Lack of Association between Methylenetetrahydrofolate Reductase Gene Polymorphism and Carotid Atherosclerosis in Korean Patients with Rheumatoid Arthritis.
- Author:
Jae Hong PARK
1
;
Ahmed EL-SOHEMY
;
Tae Young KANG
;
Chung Il JOUNG
;
Seok Chol JEON
;
Hye Soon LEE
;
Wan Sik UHM
;
Tae Hwan KIM
;
Jae Bum JUN
;
Dae Hyun YOO
;
Sang Cheol BAE
Author Information
1. Department of Internal Medicine, The Hospital for Rheumatic Diseases, Hanyang University Medical Center, Seoul, Republic of Korea. scbae@hanyang.ac.kr
- Publication Type:Original Article
- Keywords:
Rheumatoid arthritis;
Atherosclerosis;
Methylenetetrahydrofolate reductase;
Polymorphism
- MeSH:
Acute-Phase Proteins;
Alleles;
Antirheumatic Agents;
Arthritis, Rheumatoid*;
Atherosclerosis;
Blood Pressure;
Body Mass Index;
Carotid Artery Diseases*;
Carotid Artery, Common;
Female;
Folic Acid;
Genotype;
Humans;
Inflammation;
Methotrexate;
Methylenetetrahydrofolate Reductase (NADPH2)*;
Oxidoreductases;
Polymerase Chain Reaction;
Polymorphism, Genetic;
Rheumatoid Factor;
Risk Factors;
Ultrasonography
- From:The Journal of the Korean Rheumatism Association
2003;10(3):283-292
- CountryRepublic of Korea
- Language:Korean
-
Abstract:
OBJECTIVE: Studies have suggested that the 5, 10-methylenetetrahydrofolate reductase (MTHFR) C677T mutation (alanine --< valine) is a risk factor for atherosclerotic disease. We assessed the association between MTHFR gene polymorphism and carotid atherosclerosis in patients with rheumatoid arthritis (RA). METHODS: Forty postmenopausal RA women (mean age: 58+/-5 years, mean duration of RA 14+/-5 years) treated with low dose methotrexate, other concurrent disease modifying anti-rheumatic drugs, non-steroidal anti-inflammatory drugs, steroid (prednisolone < or =5 mg/day) and folic acid (> or =1 mg/day) were studied. The genetic polymorphism was detected by the polymerase chain reaction.

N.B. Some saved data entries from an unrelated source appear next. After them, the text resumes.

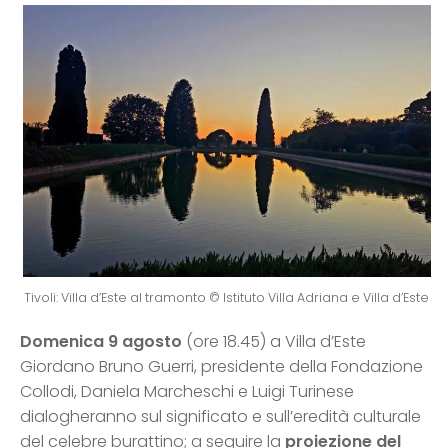
Tivoli: Villa d’Este al tramonto © Istituto Villa Adriana e Villa d’Este
Domenica
9 agosto
(ore 18.45) a Villa d’Este
Giordano Bruno Guerri, presidente della Fondazione
Collodi, Daniela Marcheschi e Luigi Turinese
dialogheranno sul significato e sull’eredità culturale
del celebre burattino; a seguire la
proiezione del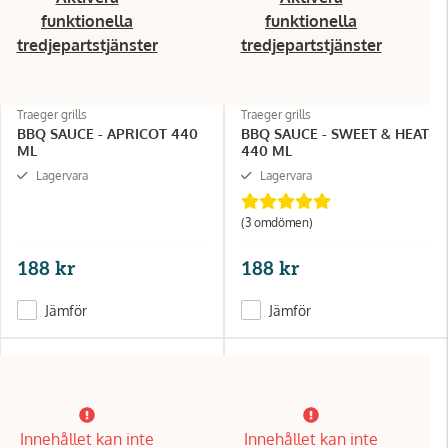
funktionella
funktionella
tredjepartstjänster
tredjepartstjänster
Traeger grills
Traeger grills
BBQ SAUCE - APRICOT 440
BBQ SAUCE - SWEET & HEAT
ML
440 ML
Lagervara
Lagervara
(3 omdömen)
188 kr
188 kr
Jämför
Jämför
Innehållet kan inte
Innehållet kan inte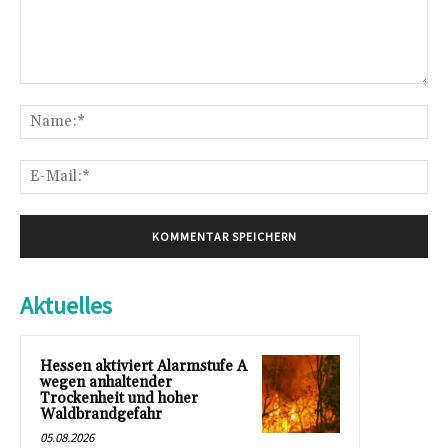
Kommentar:
Na
E-
Mai
Aktuelles
Hessen aktiviert Alarmstufe A
wegen anhaltender
Trockenheit und hoher
Waldbrandgefahr
05.08.2026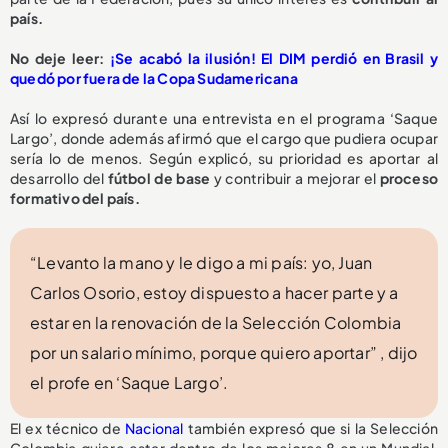
país.
No deje leer:
¡Se acabó la ilusión! El DIM perdió en Brasil y
quedó por fuera de la Copa Sudamericana
Así lo expresó durante una entrevista en el programa ‘Saque
Largo’, donde además afirmó que el cargo que pudiera ocupar
sería lo de menos. Según explicó, su prioridad es aportar al
desarrollo del
fútbol de base
y contribuir a mejorar el
proceso
formativo del país.
“Levanto la mano y le digo a mi país: yo, Juan
Carlos Osorio, estoy dispuesto a hacer parte y a
estar en la renovación de la Selección Colombia
por un salario mínimo, porque quiero aportar” , dijo
el profe en ‘Saque Largo’.
El ex técnico de
Nacional
también expresó que si la Selección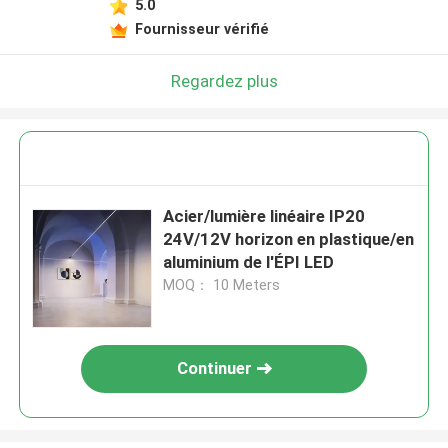
5.0
Fournisseur vérifié
Regardez plus
Acier/lumière linéaire IP20
24V/12V horizon en plastique/en
aluminium de l'ÉPI LED
MOQ： 10 Meters
Continuer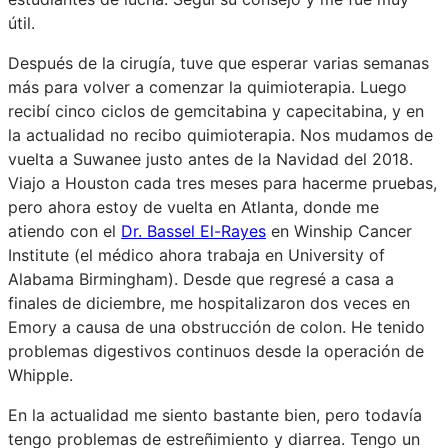
útil.
Después de la cirugía, tuve que esperar varias semanas
más para volver a comenzar la quimioterapia. Luego
recibí cinco ciclos de gemcitabina y capecitabina, y en
la actualidad no recibo quimioterapia. Nos mudamos de
vuelta a Suwanee justo antes de la Navidad del 2018.
Viajo a Houston cada tres meses para hacerme pruebas,
pero ahora estoy de vuelta en Atlanta, donde me
atiendo con el
Dr. Bassel El-Rayes
en Winship Cancer
Institute (el médico ahora trabaja en University of
Alabama Birmingham). Desde que regresé a casa a
finales de diciembre, me hospitalizaron dos veces en
Emory a causa de una obstrucción de colon. He tenido
problemas digestivos continuos desde la operación de
Whipple.
En la actualidad me siento bastante bien, pero todavía
tengo problemas de estreñimiento y diarrea. Tengo un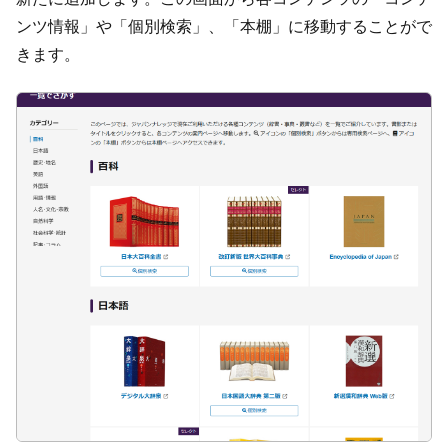
ンツ情報」や「個別検索」、「本棚」に移動することがで
きます。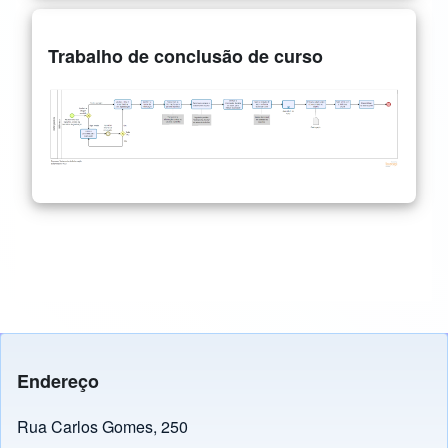
Trabalho de conclusão de curso
Endereço
Rua Carlos Gomes, 250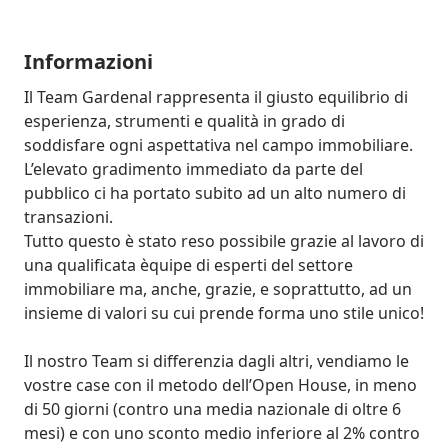
Informazioni
Il Team Gardenal rappresenta il giusto equilibrio di 
esperienza, strumenti e qualità in grado di 
soddisfare ogni aspettativa nel campo immobiliare.

L’elevato gradimento immediato da parte del 
pubblico ci ha portato subito ad un alto numero di 
transazioni.

Tutto questo è stato reso possibile grazie al lavoro di 
una qualificata èquipe di esperti del settore 
immobiliare ma, anche, grazie, e soprattutto, ad un 
insieme di valori su cui prende forma uno stile unico!

Il nostro Team si differenzia dagli altri, vendiamo le 
vostre case con il metodo dell’Open House, in meno 
di 50 giorni (contro una media nazionale di oltre 6 
mesi) e con uno sconto medio inferiore al 2% contro 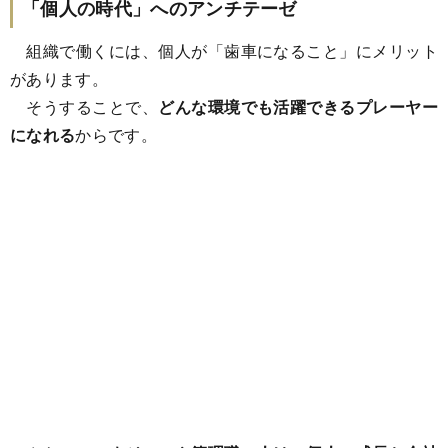
「個人の時代」へのアンチテーゼ
組織で働くには、個人が「歯車になること」にメリット
があります。
そうすることで、
どんな環境でも活躍できるプレーヤー
になれる
からです。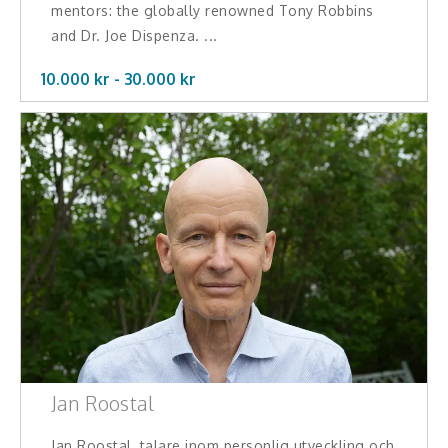
mentors: the globally renowned Tony Robbins
and Dr. Joe Dispenza. ...
10.000 kr -
30.000
kr
Jan Roostal
Jan Roostal, talare inom personlig utveckling och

We measured intima-media thickness (IMT) and plaques of the common carotid arteries by ultrasonography, and evaluated relations among the known risk factors for atherosclerosis, the genetic polymorphism, RA outcomes (Steinbrocker's radiological stage and functional class defined by the ACR criteria) and markers of inflammation (erythrocyte sedimentation rate and C-reactive protein). RESULTS: Among the 40 subjects, 12 had MTHFR genotype CC, 24 genotype CT, and 4 genotype TT. The frequencies of the MTHFR C and T allele were 0.6 and 0.4, respectively. Between the subjects with the CC genotype and those with the mutant T allele, there was no difference in age, body mass index, blood pressure (BP), lipid, duration of RA, RA outcome indices, rheumatoid factor, acute phase reactants and IMT. Carotid IMT was positively associated with age, systolic BP and antihypertensive drug use. There was no significant association between carotid IMT and the MTHFR C677T mutation. CONCLUSION: It is assumed that there was no significant relationship between the MTHFR C677T polymorphism and carotid atherosclerosis in Korean postmenopausal RA women.